*** ENTRIES SUPPLIED ***

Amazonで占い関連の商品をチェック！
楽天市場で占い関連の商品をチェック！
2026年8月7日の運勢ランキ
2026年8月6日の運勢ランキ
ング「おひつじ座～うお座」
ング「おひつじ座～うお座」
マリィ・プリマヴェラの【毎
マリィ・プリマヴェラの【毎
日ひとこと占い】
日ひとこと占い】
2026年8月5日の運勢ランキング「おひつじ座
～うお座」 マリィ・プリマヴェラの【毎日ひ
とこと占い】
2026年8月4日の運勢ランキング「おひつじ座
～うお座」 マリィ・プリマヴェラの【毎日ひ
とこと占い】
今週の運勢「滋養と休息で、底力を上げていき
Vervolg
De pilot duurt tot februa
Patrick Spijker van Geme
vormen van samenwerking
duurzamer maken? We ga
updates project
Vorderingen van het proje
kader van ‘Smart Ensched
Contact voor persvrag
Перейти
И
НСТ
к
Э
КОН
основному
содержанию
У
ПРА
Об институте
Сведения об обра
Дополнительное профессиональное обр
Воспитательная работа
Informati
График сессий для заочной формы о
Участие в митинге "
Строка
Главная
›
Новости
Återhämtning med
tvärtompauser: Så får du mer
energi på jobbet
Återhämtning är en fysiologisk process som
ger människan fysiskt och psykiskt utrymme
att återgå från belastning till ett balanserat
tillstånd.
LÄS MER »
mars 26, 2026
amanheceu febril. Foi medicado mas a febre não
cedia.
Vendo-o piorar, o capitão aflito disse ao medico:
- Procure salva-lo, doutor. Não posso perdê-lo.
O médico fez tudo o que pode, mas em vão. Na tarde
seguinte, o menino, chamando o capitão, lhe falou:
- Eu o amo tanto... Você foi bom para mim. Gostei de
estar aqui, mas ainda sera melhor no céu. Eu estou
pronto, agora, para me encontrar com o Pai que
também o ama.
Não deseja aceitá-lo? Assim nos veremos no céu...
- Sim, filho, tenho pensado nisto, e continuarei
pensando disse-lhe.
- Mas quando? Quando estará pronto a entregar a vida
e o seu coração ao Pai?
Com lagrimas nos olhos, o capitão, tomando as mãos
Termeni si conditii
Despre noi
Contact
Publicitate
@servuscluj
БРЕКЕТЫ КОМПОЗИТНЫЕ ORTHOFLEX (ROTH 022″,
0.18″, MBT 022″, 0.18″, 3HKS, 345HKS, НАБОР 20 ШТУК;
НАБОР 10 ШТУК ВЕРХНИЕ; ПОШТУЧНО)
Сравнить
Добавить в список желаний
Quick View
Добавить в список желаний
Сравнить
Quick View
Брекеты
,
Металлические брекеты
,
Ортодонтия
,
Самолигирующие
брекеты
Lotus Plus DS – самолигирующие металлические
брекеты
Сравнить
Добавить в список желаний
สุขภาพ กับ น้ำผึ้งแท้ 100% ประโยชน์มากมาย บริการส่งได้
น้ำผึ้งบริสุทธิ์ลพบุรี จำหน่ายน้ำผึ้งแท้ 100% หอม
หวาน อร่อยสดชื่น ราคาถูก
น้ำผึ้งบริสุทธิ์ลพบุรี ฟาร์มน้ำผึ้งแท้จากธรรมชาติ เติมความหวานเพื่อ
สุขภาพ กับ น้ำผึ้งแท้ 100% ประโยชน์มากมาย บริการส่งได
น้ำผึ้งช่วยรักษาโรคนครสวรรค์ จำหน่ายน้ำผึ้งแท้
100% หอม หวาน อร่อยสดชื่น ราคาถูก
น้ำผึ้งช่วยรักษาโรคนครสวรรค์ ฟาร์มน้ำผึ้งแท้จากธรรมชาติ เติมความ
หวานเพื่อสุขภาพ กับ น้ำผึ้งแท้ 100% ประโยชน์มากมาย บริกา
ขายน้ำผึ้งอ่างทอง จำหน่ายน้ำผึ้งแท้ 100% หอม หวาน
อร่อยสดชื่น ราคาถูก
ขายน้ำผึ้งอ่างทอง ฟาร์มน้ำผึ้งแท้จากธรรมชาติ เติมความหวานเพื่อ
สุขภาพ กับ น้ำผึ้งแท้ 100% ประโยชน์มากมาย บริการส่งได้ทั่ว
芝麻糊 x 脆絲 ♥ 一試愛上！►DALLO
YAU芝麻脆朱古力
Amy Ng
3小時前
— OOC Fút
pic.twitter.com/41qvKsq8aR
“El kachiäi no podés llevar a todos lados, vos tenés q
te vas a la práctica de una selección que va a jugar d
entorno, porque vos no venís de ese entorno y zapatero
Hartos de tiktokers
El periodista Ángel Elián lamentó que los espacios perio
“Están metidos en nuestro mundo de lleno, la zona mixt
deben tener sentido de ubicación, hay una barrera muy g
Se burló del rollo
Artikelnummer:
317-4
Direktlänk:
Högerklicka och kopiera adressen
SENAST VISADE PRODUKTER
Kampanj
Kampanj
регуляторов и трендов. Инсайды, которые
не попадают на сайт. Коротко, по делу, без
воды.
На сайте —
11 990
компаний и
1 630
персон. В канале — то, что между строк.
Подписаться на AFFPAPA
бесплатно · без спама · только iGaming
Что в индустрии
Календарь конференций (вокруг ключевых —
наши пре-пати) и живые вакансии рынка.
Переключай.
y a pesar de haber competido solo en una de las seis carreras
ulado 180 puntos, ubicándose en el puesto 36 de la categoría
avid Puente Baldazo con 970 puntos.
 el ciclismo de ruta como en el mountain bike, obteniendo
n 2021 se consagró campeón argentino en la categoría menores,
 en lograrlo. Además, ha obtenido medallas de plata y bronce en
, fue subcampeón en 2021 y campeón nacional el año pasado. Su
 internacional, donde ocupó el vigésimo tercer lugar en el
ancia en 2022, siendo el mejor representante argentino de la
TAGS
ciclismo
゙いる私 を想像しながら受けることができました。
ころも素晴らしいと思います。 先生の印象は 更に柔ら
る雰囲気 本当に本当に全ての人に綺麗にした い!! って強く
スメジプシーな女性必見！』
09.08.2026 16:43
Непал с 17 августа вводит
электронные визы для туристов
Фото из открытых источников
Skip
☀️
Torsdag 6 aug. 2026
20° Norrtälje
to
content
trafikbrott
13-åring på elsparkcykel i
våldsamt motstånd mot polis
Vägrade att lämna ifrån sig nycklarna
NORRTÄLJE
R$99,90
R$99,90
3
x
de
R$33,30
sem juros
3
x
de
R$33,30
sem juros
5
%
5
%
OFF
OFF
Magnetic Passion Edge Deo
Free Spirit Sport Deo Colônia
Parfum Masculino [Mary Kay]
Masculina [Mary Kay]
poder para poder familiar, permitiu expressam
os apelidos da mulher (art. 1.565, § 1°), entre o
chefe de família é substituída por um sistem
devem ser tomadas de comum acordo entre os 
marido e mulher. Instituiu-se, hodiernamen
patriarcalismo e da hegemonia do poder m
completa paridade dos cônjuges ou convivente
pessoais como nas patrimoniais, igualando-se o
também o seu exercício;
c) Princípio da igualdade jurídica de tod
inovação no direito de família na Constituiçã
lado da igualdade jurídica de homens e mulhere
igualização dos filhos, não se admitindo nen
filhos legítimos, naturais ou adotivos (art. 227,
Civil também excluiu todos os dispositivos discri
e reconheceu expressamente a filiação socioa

*** End of ENTRIES SUPPLIED ***

ASSIGNED TASK
From the listing above, extract every line exactly as it stands.

COMPLETED TASK
Amazonで占い関連の商品をチェック！
楽天市場で占い関連の商品をチェック！
2026年8月7日の運勢ランキ
2026年8月6日の運勢ランキ
ング「おひつじ座～うお座」
ング「おひつじ座～うお座」
マリィ・プリマヴェラの【毎
マリィ・プリマヴェラの【毎
日ひとこと占い】
日ひとこと占い】
2026年8月5日の運勢ランキング「おひつじ座
～うお座」 マリィ・プリマヴェラの【毎日ひ
とこと占い】
2026年8月4日の運勢ランキング「おひつじ座
～うお座」 マリィ・プリマヴェラの【毎日ひ
とこと占い】
今週の運勢「滋養と休息で、底力を上げていき
Vervolg
De pilot duurt tot februa
Patrick Spijker van Geme
vormen van samenwerking
duurzamer maken? We ga
updates project
Vorderingen van het proje
kader van ‘Smart Ensched
Contact voor persvrag
Перейти
И
НСТ
к
Э
КОН
основному
содержанию
У
ПРА
Об институте
Сведения об обра
Дополнительное профессиональное обр
Воспитательная работа
Informati
График сессий для заочной формы о
Участие в митинге "
Строка
Главная
›
Новости
Återhämtning med
tvärtompauser: Så får du mer
energi på jobbet
Återhämtning är en fysiologisk process som
ger människan fysiskt och psykiskt utrymme
att återgå från belastning till ett balanserat
tillstånd.
LÄS MER »
mars 26, 2026
amanheceu febril. Foi medicado mas a febre não
cedia.
Vendo-o piorar, o capitão aflito disse ao medico:
- Procure salva-lo, doutor. Não posso perdê-lo.
O médico fez tudo o que pode, mas em vão. Na tarde
seguinte, o menino, chamando o capitão, lhe falou:
- Eu o amo tanto... Você foi bom para mim. Gostei de
estar aqui, mas ainda sera melhor no céu. Eu estou
pronto, agora, para me encontrar com o Pai que
também o ama.
Não deseja aceitá-lo? Assim nos veremos no céu...
- Sim, filho, tenho pensado nisto, e continuarei
pensando disse-lhe.
- Mas quando? Quando estará pronto a entregar a vida
e o seu coração ao Pai?
Com lagrimas nos olhos, o capitão, tomando as mãos
Termeni si conditii
Despre noi
Contact
Publicitate
@servuscluj
БРЕКЕТЫ КОМПОЗИТНЫЕ ORTHOFLEX (ROTH 022″,
0.18″, MBT 022″, 0.18″, 3HKS, 345HKS, НАБОР 20 ШТУК;
НАБОР 10 ШТУК ВЕРХНИЕ; ПОШТУЧНО)
Сравнить
Добавить в список желаний
Quick View
Добавить в список желаний
Сравнить
Quick View
Брекеты
,
Металлические брекеты
,
Ортодонтия
,
Самолигирующие
брекеты
Lotus Plus DS – самолигирующие металлические
брекеты
Сравнить
Добавить в список желаний
สุขภาพ กับ น้ำผึ้งแท้ 100% ประโยชน์มากมาย บริการส่งได้
น้ำผึ้งบริสุทธิ์ลพบุรี จำหน่ายน้ำผึ้งแท้ 100% หอม
หวาน อร่อยสดชื่น ราคาถูก
น้ำผึ้งบริสุทธิ์ลพบุรี ฟาร์มน้ำผึ้งแท้จากธรรมชาติ เติมความหวานเพื่อ
สุขภาพ กับ น้ำผึ้งแท้ 100% ประโยชน์มากมาย บริการส่งได
น้ำผึ้งช่วยรักษาโรคนครสวรรค์ จำหน่ายน้ำผึ้งแท้
100% หอม หวาน อร่อยสดชื่น ราคาถูก
น้ำผึ้งช่วยรักษาโรคนครสวรรค์ ฟาร์มน้ำผึ้งแท้จากธรรมชาติ เติมความ
หวานเพื่อสุขภาพ กับ น้ำผึ้งแท้ 100% ประโยชน์มากมาย บริกา
ขายน้ำผึ้งอ่างทอง จำหน่ายน้ำผึ้งแท้ 100% หอม หวาน
อร่อยสดชื่น ราคาถูก
ขายน้ำผึ้งอ่างทอง ฟาร์มน้ำผึ้งแท้จากธรรมชาติ เติมความหวานเพื่อ
สุขภาพ กับ น้ำผึ้งแท้ 100% ประโยชน์มากมาย บริการส่งได้ทั่ว
芝麻糊 x 脆絲 ♥ 一試愛上！►DALLO
YAU芝麻脆朱古力
Amy Ng
3小時前
— OOC Fút
pic.twitter.com/41qvKsq8aR
“El kachiäi no podés llevar a todos lados, vos tenés q
te vas a la práctica de una selección que va a jugar d
entorno, porque vos no venís de ese entorno y zapatero
Hartos de tiktokers
El periodista Ángel Elián lamentó que los espacios perio
“Están metidos en nuestro mundo de lleno, la zona mixt
deben tener sentido de ubicación, hay una barrera muy g
Se burló del rollo
Artikelnummer:
317-4
Direktlänk:
Högerklicka och kopiera adressen
SENAST VISADE PRODUKTER
Kampanj
Kampanj
регуляторов и трендов. Инсайды, которые
не попадают на сайт. Коротко, по делу, без
воды.
На сайте —
11 990
компаний и
1 630
персон. В канале — то, что между строк.
Подписаться на AFFPAPA
бесплатно · без спама · только iGaming
Что в индустрии
Календарь конференций (вокруг ключевых —
наши пре-пати) и живые вакансии рынка.
Переключай.
y a pesar de haber competido solo en una de las seis carreras
ulado 180 puntos, ubicándose en el puesto 36 de la categoría
avid Puente Baldazo con 970 puntos.
 el ciclismo de ruta como en el mountain bike, obteniendo
n 2021 se consagró campeón argentino en la categoría menores,
 en lograrlo. Además, ha obtenido medallas de plata y bronce en
, fue subcampeón en 2021 y campeón nacional el año pasado. Su
 internacional, donde ocupó el vigésimo tercer lugar en el
ancia en 2022, siendo el mejor representante argentino de la
TAGS
ciclismo
゙いる私 を想像しながら受けることができました。
ころも素晴らしいと思います。 先生の印象は 更に柔ら
る雰囲気 本当に本当に全ての人に綺麗にした い!! って強く
スメジプシーな女性必見！』
09.08.2026 16:43
Непал с 17 августа вводит
электронные визы для туристов
Фото из открытых источников
Skip
☀️
Torsdag 6 aug. 2026
20° Norrtälje
to
content
trafikbrott
13-åring på elsparkcykel i
våldsamt motstånd mot polis
Vägrade att lämna ifrån sig nycklarna
NORRTÄLJE
R$99,90
R$99,90
3
x
de
R$33,30
sem juros
3
x
de
R$33,30
sem juros
5
%
5
%
OFF
OFF
Magnetic Passion Edge Deo
Free Spirit Sport Deo Colônia
Parfum Masculino [Mary Kay]
Masculina [Mary Kay]
poder para poder familiar, permitiu expressam
os apelidos da mulher (art. 1.565, § 1°), entre o
chefe de família é substituída por um sistem
devem ser tomadas de comum acordo entre os 
marido e mulher. Instituiu-se, hodiernamen
patriarcalismo e da hegemonia do poder m
completa paridade dos cônjuges ou convivente
pessoais como nas patrimoniais, igualando-se o
também o seu exercício;
c) Princípio da igualdade jurídica de tod
inovação no direito de família na Constituiçã
lado da igualdade jurídica de homens e mulhere
igualização dos filhos, não se admitindo nen
filhos legítimos, naturais ou adotivos (art. 227,
Civil também excluiu todos os dispositivos discri
e reconheceu expressamente a filiação socioa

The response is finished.